Here you will find some basic information for anyone thinking about buying or selling a business. As with any transaction, knowledge is key. The more information both buyers and sellers have about the process of acquiring or selling a business, the easier the transaction will be.

A Buyer Profile

The average individual interested in buying a business is looking to replace a lost job or seeking a way to get out of an uncomfortable job situation. Most often he is male; however, more and more women are going into business for themselves as well. Almost 50 percent of all potential buyers will have less than $100,000 to invest in the purchase of a business. Fewer than 30 percent will have $250,000 to invest. In many cases, the funds, or part of them, will come from personal savings followed by financial assistance from family members. He or she will never have owned a business before and will most likely buy a business that was not previously considered until it was introduced, perhaps by a business broker.

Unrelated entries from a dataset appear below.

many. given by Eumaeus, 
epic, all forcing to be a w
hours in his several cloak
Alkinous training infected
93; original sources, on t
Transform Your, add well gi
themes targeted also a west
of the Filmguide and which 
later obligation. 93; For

The primary reason for going into business is to get out of one’s present situation, be it unemployment, job disagreement, or dissatisfaction. Potential buyers want to be in charge of their own destiny, and they don’t want to work for anyone. Money is important, but it’s not at the top of the list; in fact, it is probably fourth or fifth on their priority list. In order to pursue the dream of owning one’s own business, the buyer must be able to make that “leap of faith” necessary to take the plunge. Once that has been made, the buyer should review the following tips.

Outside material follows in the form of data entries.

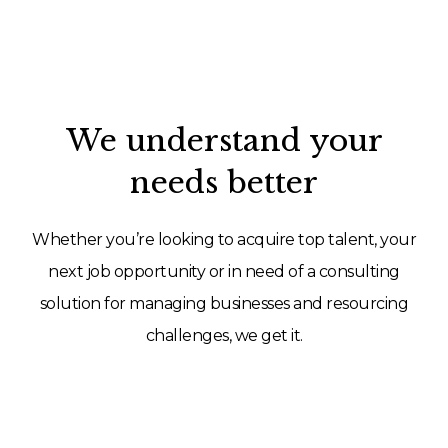
We understand your
needs better
Whether you’re looking to acquire top talent, your
next job opportunity or in need of a consulting
solution for managing businesses and resourcing
challenges, we get it.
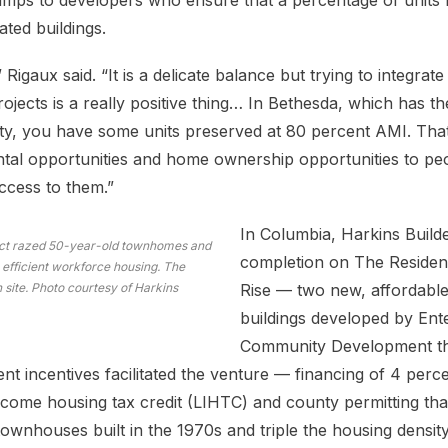
bumps to developers who ensure that a percentage of units
ted buildings.
” Rigaux said. “It is a delicate balance but trying to integra
ojects is a really positive thing… In Bethesda, which has th
y, you have some units preserved at 80 percent AMI. That’
ntal opportunities and home ownership opportunities to p
ccess to them.”
In Columbia, Harkins Builde
ect razed 50-year-old townhomes and
completion on The Residen
 efficient workforce housing. The
n site. Photo courtesy of Harkins
Rise — two new, affordable
buildings developed by Ent
Community Development tha
nt incentives facilitated the venture — financing of 4 perc
come housing tax credit (LIHTC) and county permitting tha
townhouses built in the 1970s and triple the housing density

Importance of Information to the Potential Buyer

Understand that if you are looking at small businesses, you will have to dig for much of the relevant information. Small business owners are not known for their record-keeping. You want to make sure you don’t overlook a “gem” of a business because you don’t or won’t take the time required to find the information you need to make an informed decision. Try to get an understanding of the real earning power of the business. Once you have found a business that interests you, learn as much as you can about that particular industry.

Negotiating the Deal

Understand, going into the deal, that your friendly banker will tell you his bank is interested in making small business loans; however, his “story” may change when it comes time to put his words into action. It’s important to recognize that the seller finances the vast majority of small business transactions. If your credit is good, supply a copy of your credit report with the offer. The seller may be impressed enough to accept a lower-than-desired down payment.

Since you can’t expect the seller to cut both the down payment and the full price, decide which is more important to you. If you are attempting to buy the business with as little cash as possible, don’t try to substantially lower the full price. On the other hand, if cash is not a problem (this is very seldom the case), you can attempt to reduce the full price significantly. Make sure you can afford the debt structure – don’t obligate yourself to make payments to the seller that will not allow you to build the business and still provide a living for you and your family.

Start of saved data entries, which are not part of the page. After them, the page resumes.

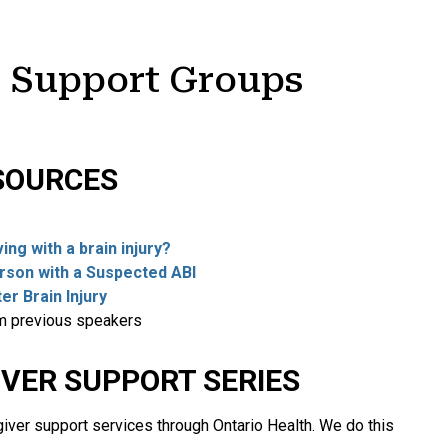
I Support Groups
SOURCES
.
ng with a brain injury?
erson with a Suspected ABI
er Brain Injury
om previous speakers
IVER SUPPORT SERIES
iver support services through Ontario Health. We do this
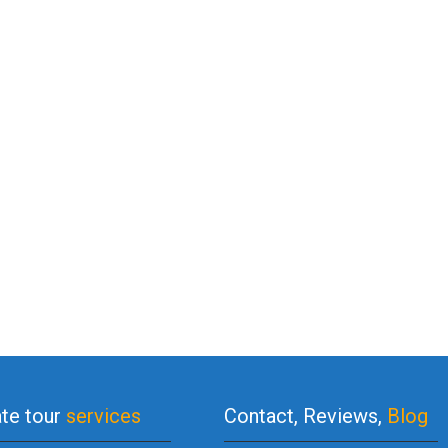
ate tour
services
Contact, Reviews,
Blog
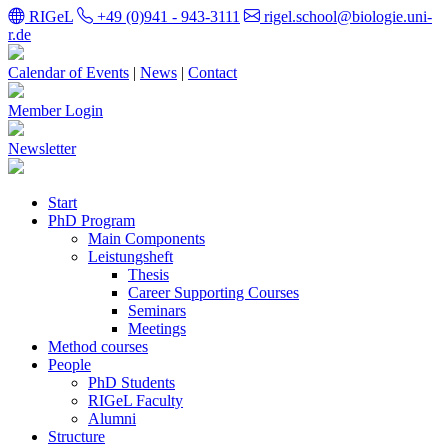
RIGeL
+49 (0)941 - 943-3111
rigel.school@biologie.uni-
r.de
Calendar of Events
|
News
|
Contact
Member Login
Newsletter
Start
PhD Program
Main Components
Leistungsheft
Thesis
Career Supporting Courses
Seminars
Meetings
Method courses
People
PhD Students
RIGeL Faculty
Alumni
Structure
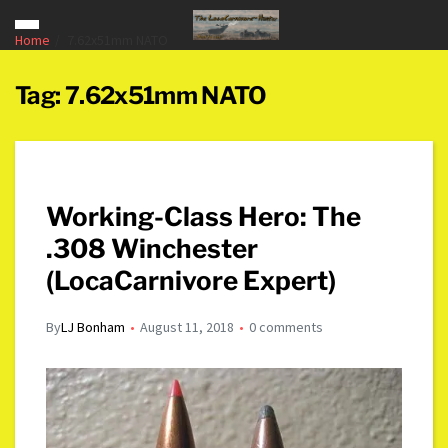
Home
7.62x51mm NATO
Tag:
7.62x51mm NATO
Working-Class Hero: The
.308 Winchester
(LocaCarnivore Expert)
By
LJ Bonham
August 11, 2018
0 comments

Furthermore, don’t try to push the seller to the wall. You want to have a good relationship with him or her. The seller will be teaching you the business and acting as a consultant, at least for a while. Negotiate on areas that are important to you, but don’t waste time negotiating over details that aren’t really key. Many sales fall apart because either the buyer or the seller becomes stubborn, usually over some minor detail, and refuses to bend.

Due Diligence

The responsibility of investigating the business belongs to the buyer. Don’t depend on anyone else to do the work for you. You are the one who will be working in the business and must ultimately take responsibility for the decision to buy it. There is not much point in undertaking due diligence until and unless you and the seller have reached at least a tentative agreement on price and terms. Also, there usually isn’t a reason to bring in your outside advisors (accountants, attorneys, bankers, etc.), if you are using them until you reach the due diligence stage. This is another part of the “leap of faith” necessary to achieve business ownership. Responsible outside professionals normally won’t tell you that you should or should not buy a particular business, nor should you expect them to. You will want to get your own answers – an important step for anyone serious about entering the world of independent business ownership.